在现代分子生物学的研究中，一些古代的医学文献和哲学理论概念被重新审视，并且揭示了中国古代的分子生物学思想。

本文将探讨中国古代的一些重要医学文献和哲学理论，探索它们在分子生物学中的意义。

1. 中医理论的分子生物学意义中医作为中国古代医学的重要组成部分，有着独特的理论体系。

其中，阴阳学说可以被看作是古代中国对生命现象的一种描述。

在分子生物学中，我们知道所有生物体都由细胞构成，细胞内存在着复杂的代谢过程。

阴阳学说提出了一个类似的观念，即所有事物都由两种互补但相互依赖的阴阳两个方面构成。

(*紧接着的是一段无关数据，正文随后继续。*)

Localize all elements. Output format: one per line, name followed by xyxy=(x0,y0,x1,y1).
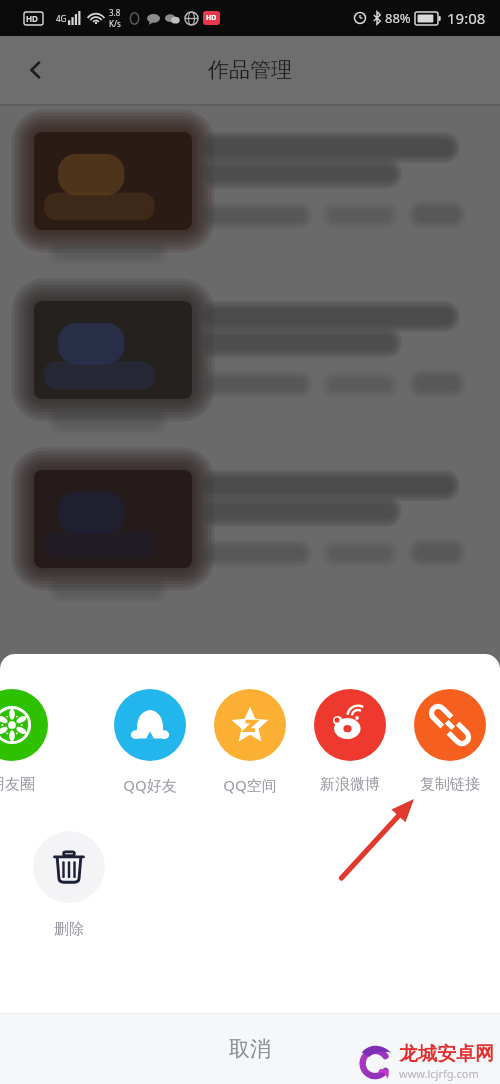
button[interactable]: 取消 xyxy=(0,1014,500,1084)
button[interactable] xyxy=(0,283,500,438)
staticText: HD xyxy=(26,13,38,24)
staticText: 作品管理 xyxy=(208,57,292,83)
button[interactable]: QQ空间 xyxy=(200,689,300,795)
staticText: 取消 xyxy=(229,1036,271,1062)
staticText: www.lcjrfg.com xyxy=(399,1066,479,1081)
button[interactable] xyxy=(0,114,500,269)
staticText: K/s xyxy=(109,18,121,29)
staticText: 88% xyxy=(385,9,411,27)
button[interactable]: Back xyxy=(14,48,58,92)
staticText: QQ好友 xyxy=(123,775,177,795)
staticText: 龙城安卓网 xyxy=(399,1042,494,1066)
staticText: 新浪微博 xyxy=(320,775,380,794)
button[interactable]: 新浪微博 xyxy=(300,689,400,794)
button[interactable]: QQ好友 xyxy=(100,689,200,795)
button[interactable]: 朋友圈 xyxy=(0,689,62,794)
staticText: QQ空间 xyxy=(223,775,277,795)
staticText: HD xyxy=(206,13,217,23)
staticText: 删除 xyxy=(54,920,84,939)
staticText: 复制链接 xyxy=(420,775,480,794)
button[interactable] xyxy=(0,452,500,607)
button[interactable]: 删除 xyxy=(0,831,138,939)
staticText: 朋友圈 xyxy=(0,775,35,794)
button[interactable]: 复制链接 xyxy=(400,689,500,794)
staticText: 3.8 xyxy=(109,7,121,18)
staticText: 19:08 xyxy=(447,8,486,28)
staticText: 4G xyxy=(56,13,67,24)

这与我们现代分子生物学对生物体内代谢过程的理解是相契合的。

此外，中医理论中还有关于经络和气血的概念。

经络理论认为人体内存在着一种复杂的纵横交错的运行系统，通过这些经络可以实现信息和能量的传递。

与此相应的，现代分子生物学研究发现细胞内存在着一种复杂的信号传递系统，通过这些信号传递途径，细胞可以实现各种生物活动的调控。

气血理论则类似于现代细胞内的代谢过程，血液的输送和气体的交换在细胞内发挥着重要的作用。

中医理论的研究对于理解人体健康和疾病机理具有重要意义。

进一步结合现代分子生物学和基因组学的技术手段，我们可以更深入地揭示中医理论背后的分子生物学机制。

2. 《内经》对分子生物学的贡献《黄帝内经》是中国古代最重要的医学经典之一，被誉为中医药的源头。

在这部经典中，出现了许多与分子生物学相关的内容。

例如，其中提到了人体的经脉、脏腑、气血等概念，并且阐述了它们之间的相互关系。

这些概念与现代分子生物学中的细胞信号传导和代谢过程密切相关。

此外，《内经》还提供了一种关于人体构成的理论，即五脏六腑。

每个脏腑都有其特定的功能和相应的经络系统。

这种理论可以与现代分子生物学中的器官和组织系统相联系。

通过比较现代分子生物学的研究结果与《内经》中的理论观点，我们可以更好地理解中国古代对人体构成和功能的认识。